7.6. Publication Decision
Publication is considered only after evidence review, coordination review, redaction review, and final release approval.
8. Evidence Standard
PCL prefers evidence that is precise, minimal, and safe to retain. Useful evidence includes:
- sanitized request and response metadata;
- redacted screenshots;
- version strings;
- crash or stack summaries;
- configuration excerpts with secrets removed;
- logs with identifiers removed;
- hash values or counts instead of raw records;
- vendor references;
- reproduction steps limited to authorized environments;
- mitigation or patch references.
PCL does not need exploit chains, persistence mechanisms, shell access, credential dumps, private user records, or bulk data to understand most reports.
9. Coordination Model
When PCL coordinates with an affected vendor or maintainer, PCL aims to:
- provide a clear summary;
- identify affected components;
- provide minimized evidence;
- separate confirmed facts from assumptions;
- ask for validation, remediation status, and preferred publication timing;
- avoid unnecessarily disclosing reporter identity;
- preserve a record of communications;
- keep the public advisory accurate and restrained.
PCL cannot guarantee that a vendor will respond, accept the report, remediate, issue a CVE, pay a bounty, or approve public credit.
10. Publication Timing
PCL does not use a single rigid disclosure deadline for all cases. Timing depends on severity, evidence confidence, remediation availability, vendor responsiveness, user risk, exploitation status, legal constraints, multi-party coordination complexity, and public safety.
PCL may delay publication when additional time is likely to reduce user risk. PCL may accelerate publication when users face imminent harm, active exploitation is known, remediation is available, or a vendor has already disclosed the issue.
A publication decision should document the rationale.

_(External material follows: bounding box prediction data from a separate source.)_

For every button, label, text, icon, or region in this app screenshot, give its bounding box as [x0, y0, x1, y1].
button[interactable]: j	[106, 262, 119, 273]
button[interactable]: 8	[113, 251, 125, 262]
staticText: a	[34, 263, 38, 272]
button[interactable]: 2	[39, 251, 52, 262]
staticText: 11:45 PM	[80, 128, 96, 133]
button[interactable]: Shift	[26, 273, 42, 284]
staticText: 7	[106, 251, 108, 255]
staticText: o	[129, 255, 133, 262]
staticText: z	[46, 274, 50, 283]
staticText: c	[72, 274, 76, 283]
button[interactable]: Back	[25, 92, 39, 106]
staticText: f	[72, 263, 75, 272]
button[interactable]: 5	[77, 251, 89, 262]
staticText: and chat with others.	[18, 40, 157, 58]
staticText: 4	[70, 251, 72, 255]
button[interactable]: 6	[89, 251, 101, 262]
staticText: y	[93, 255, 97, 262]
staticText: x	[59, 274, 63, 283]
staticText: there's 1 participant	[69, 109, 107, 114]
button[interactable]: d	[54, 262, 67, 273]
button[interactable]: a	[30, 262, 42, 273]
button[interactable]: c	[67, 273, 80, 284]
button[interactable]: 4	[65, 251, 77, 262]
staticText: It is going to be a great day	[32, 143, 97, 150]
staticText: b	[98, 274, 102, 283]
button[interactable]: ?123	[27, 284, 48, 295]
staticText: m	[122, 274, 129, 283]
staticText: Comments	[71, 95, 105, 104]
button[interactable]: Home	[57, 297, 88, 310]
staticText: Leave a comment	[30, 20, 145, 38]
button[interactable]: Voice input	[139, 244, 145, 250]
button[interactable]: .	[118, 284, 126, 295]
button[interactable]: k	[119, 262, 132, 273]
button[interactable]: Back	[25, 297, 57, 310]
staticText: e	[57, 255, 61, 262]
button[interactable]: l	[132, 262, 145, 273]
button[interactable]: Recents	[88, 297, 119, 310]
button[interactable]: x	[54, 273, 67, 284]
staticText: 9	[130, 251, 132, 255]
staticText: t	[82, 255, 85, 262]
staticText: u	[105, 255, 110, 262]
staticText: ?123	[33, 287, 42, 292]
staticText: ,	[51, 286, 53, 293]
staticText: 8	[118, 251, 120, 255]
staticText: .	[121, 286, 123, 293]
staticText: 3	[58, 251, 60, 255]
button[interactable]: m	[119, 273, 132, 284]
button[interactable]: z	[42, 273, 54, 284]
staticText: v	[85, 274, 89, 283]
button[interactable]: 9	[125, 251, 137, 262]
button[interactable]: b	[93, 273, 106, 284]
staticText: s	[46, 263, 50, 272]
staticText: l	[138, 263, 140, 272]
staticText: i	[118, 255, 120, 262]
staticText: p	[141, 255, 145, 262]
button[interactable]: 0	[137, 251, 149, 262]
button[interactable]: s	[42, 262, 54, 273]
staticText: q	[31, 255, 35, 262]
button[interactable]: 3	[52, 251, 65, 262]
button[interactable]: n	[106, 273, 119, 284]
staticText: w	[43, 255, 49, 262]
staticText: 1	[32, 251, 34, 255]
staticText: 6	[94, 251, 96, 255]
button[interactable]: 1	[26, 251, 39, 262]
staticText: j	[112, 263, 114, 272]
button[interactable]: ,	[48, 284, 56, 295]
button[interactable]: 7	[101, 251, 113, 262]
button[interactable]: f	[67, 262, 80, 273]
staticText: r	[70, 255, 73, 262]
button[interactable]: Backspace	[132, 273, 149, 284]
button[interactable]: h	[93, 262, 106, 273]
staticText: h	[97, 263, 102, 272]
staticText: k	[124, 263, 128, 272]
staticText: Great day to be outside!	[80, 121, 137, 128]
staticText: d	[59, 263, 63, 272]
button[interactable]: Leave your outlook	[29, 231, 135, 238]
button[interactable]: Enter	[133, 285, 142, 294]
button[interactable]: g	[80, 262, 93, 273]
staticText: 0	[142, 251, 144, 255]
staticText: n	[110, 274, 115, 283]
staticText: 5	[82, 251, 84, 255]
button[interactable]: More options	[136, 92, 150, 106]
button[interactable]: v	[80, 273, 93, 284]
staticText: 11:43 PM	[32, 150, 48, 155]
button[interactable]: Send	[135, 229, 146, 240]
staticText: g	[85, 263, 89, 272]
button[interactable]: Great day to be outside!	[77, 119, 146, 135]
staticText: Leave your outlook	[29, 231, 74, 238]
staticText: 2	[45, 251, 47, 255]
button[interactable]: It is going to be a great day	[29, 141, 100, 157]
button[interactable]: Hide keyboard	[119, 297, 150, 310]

11. Public Advisory Content
A public advisory should normally include:
- advisory identifier;
- title;
- affected vendor and product;
- affected versions or conditions;
- summary;
- impact;
- severity rationale;
- remediation or mitigation;
- coordination timeline;
- credits, if approved;
- references;
- limitations and uncertainty.
A public advisory should not include unnecessary exploit mechanics, sensitive artifacts, private correspondence, unredacted data, or operational details that materially increase exploitation risk before remediation is broadly available.
12. Reporter Credit
Reporter credit is discretionary. PCL may withhold or anonymize credit when:
- the reporter requests anonymity;
- the authorization basis is unclear;
- the report involved policy violations;
- credit would expose a minor or vulnerable person;
- credit would reveal sensitive employment, contractual, or legal context;
- a vendor or coordinator has a legitimate safety concern.
13. Compensation
PCL does not operate a bug bounty program. Submission does not create entitlement to payment, reward, employment, access, public credit, advisory authorship, or continued engagement.
If a report is covered by a vendor’s bounty program, that program’s rules apply between the reporter and the vendor. PCL does not guarantee bounty eligibility.
14. Abuse, Escalation, and Refusal
PCL may refuse or terminate engagement when a reporter:
- threatens public disclosure to obtain money, access, employment, or acknowledgment;
- continues unauthorized testing after being told to stop;
- submits weaponized exploit material;
- sends unnecessary sensitive data;
- misrepresents identity, affiliation, or authorization;
- harasses vendors, users, researchers, or PCL personnel;
- attempts to use PCL as cover for unauthorized activity.
Where required or necessary to prevent harm, PCL may preserve records and notify affected parties, coordinators, platform operators, or appropriate authorities.
15. Changes
PCL may revise this policy as its process, legal environment, or publication model changes. The current version applies to new submissions. Existing cases may be transitioned to a newer version when doing so improves clarity or safety.